Barrierefreiheit kann darüber hinaus als soziales Verkaufsargument überzeugen. So lässt sich Barrierefreiheit mit der Corporate Social Responsibility verknüpfen und zeigt, dass die Betreiber der Website bereit sind, gesellschaftliche Verantwortung zu übernehmen. Für Unternehmen hat diese Herangehensweise langfristige positive Effekte, etwa Kooperationsmöglichkeiten oder neue potenzielle Kundinnen und Kunden (siehe Corporate Social Responsibility • Definition | Gabler Wirtschaftslexikon). Ein weiteres Argument für eine barrierefreie Umsetzung ist eine bessere Bewertung durch Suchmaschinen. Websites, die Alternativtexte für Grafiken, Bilder und Logos verwenden und Texte technisch und inhaltlich gut strukturiert aufbereiten, werden von Suchmaschinen besser bewertet und priorisiert als Suchergebnisse angezeigt.
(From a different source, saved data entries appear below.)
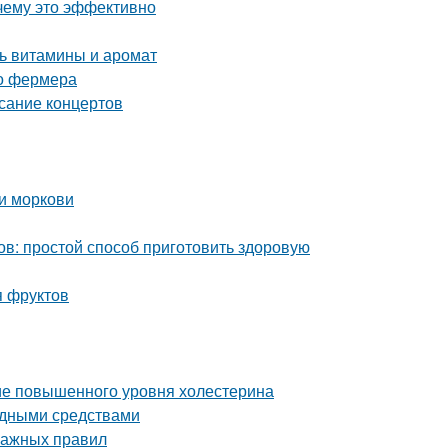
чему это эффективно
ть витамины и аромат
го фермера
исание концертов
и моркови
ов: простой способ приготовить здоровую
я фруктов
ние повышенного уровня холестерина
родными средствами
важных правил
Barrierefreiheit als Verpflichtung
In der Europäischen Union ist die barrierefreie Umsetzung von digitalen Angeboten mittlerweile kein "Nice to have", sondern in europäischen Richtlinien und nationalen Gesetzen verankert. Die rechtlichen Grundlagen gehen dabei auf die Ratifizierung der UN-Behindertenrechtskonvention (UN-BRK) zurück, in der die Menschenrechte für Menschen mit Behinderungen konkretisiert werden. Abbildung 1 zeigt die wichtigsten Richtlinien und Gesetze aus deutscher Perspektive.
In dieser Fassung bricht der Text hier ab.